Figure 2.. Caveolae-Associated Protein 4 (Cavin-4) and Caveolin-3 Muscle Immunohistochemistry
Healthy control individual muscle sections demonstrate uniform sarcolemmal distribution of caveolin-3, cavin-4, and dystrophin immunoreactivities. Compared with healthy control individuals, muscle from a patient with immune-mediated rippling muscle disease (iRMD) displayed a mosaic pattern of sarcolemmal immunoreactivities for caveolin-3 and cavin-4 (a mixture of fibers with markedly attenuated or normal sarcolemmal immunoreactivity) but normal dystrophin immunoreactivity. Fibers with attenuated caveolin-3 and cavin-4 immunoreactivities were aligned on sequential sections.
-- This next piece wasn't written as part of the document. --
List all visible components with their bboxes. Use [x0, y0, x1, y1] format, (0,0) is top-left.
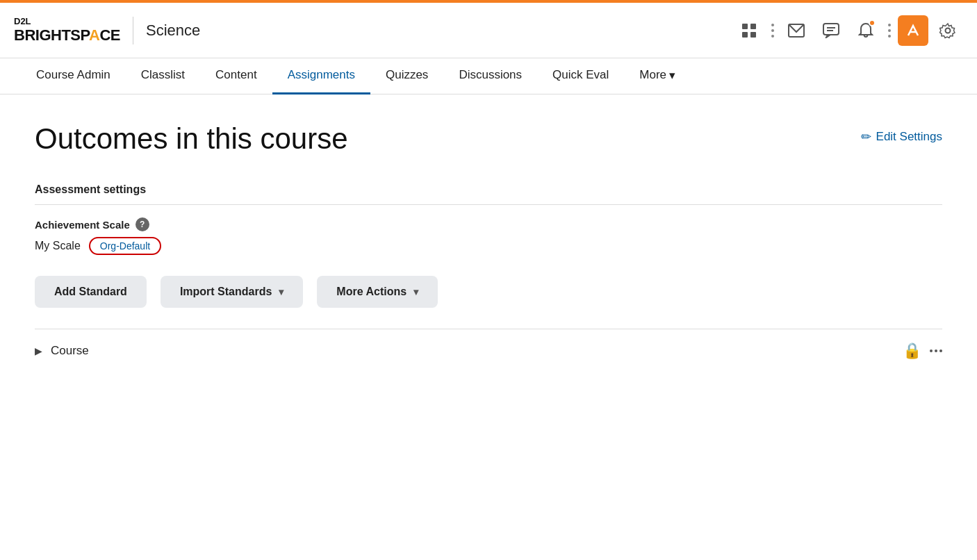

Muscle from a patient with hereditary rippling muscle disease (hRMD; CAV3, c.99C>G, p.Asn33Lys) demonstrated diffuse attenuation of sarcolemmal caveolin-3 immunoreactivity with preservation of cavin-4 and dystrophin.
Figure 3.
Figure 3.. Inflammation, Major Histocompatibility Complex (MHC-I) Upregulation, and Complement Deposits Favor a Primary Immune-Mediated Pathogenesis for Immune-Mediated Rippling Muscle Disease
Squares enclose fibers with marked attenuation of caveolae-associated protein 4 (cavin-4) sarcolemmal immunoreactivity and upregulated MHC-I. Hematoxylin-eosin–stained section demonstrates inflammatory cells (blue) in perimysium and endomysium and necrotic muscle fibers (arrowhead). Immunoreactive deposits of complement membrane attack complex (MAC) on the sarcolemma of scattered nonnecrotic fibers (area distant from the inflammatory reaction).